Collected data

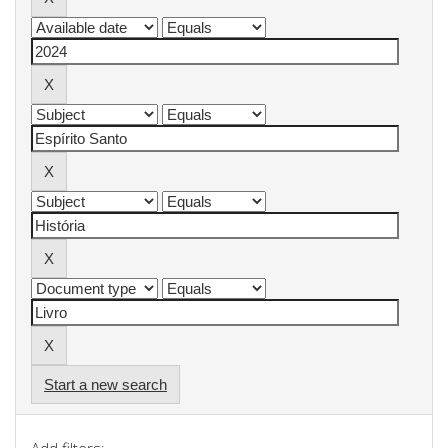
Start a new search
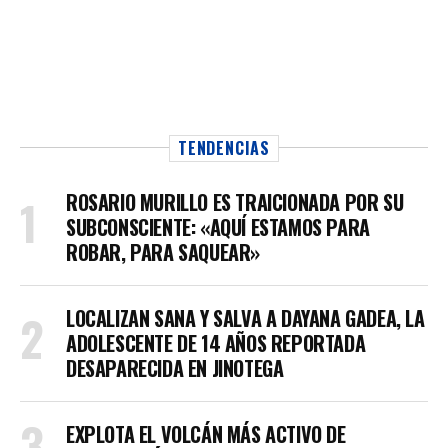
TENDENCIAS
ROSARIO MURILLO ES TRAICIONADA POR SU
SUBCONSCIENTE: «AQUÍ ESTAMOS PARA
ROBAR, PARA SAQUEAR»
LOCALIZAN SANA Y SALVA A DAYANA GADEA, LA
ADOLESCENTE DE 14 AÑOS REPORTADA
DESAPARECIDA EN JINOTEGA
EXPLOTA EL VOLCÁN MÁS ACTIVO DE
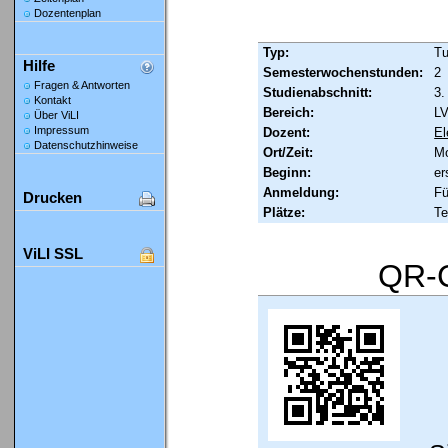
Dozentenplan
Typ:
Tu
Hilfe
Semesterwochenstunden:
2
Fragen & Antworten
Studienabschnitt:
3.
Kontakt
Bereich:
LV
Über ViLI
Impressum
Dozent:
El
Datenschutzhinweise
Ort/Zeit:
Mo
Beginn:
er
Anmeldung:
Fü
Drucken
Plätze:
Te
ViLI SSL
QR-C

DIRECTIONS FOR THIS TASK
Using the data above, copy each line that contains "PARA".

YOUR RESPONSE
SUBCONSCIENTE: «AQUÍ ESTAMOS PARA
ROBAR, PARA SAQUEAR»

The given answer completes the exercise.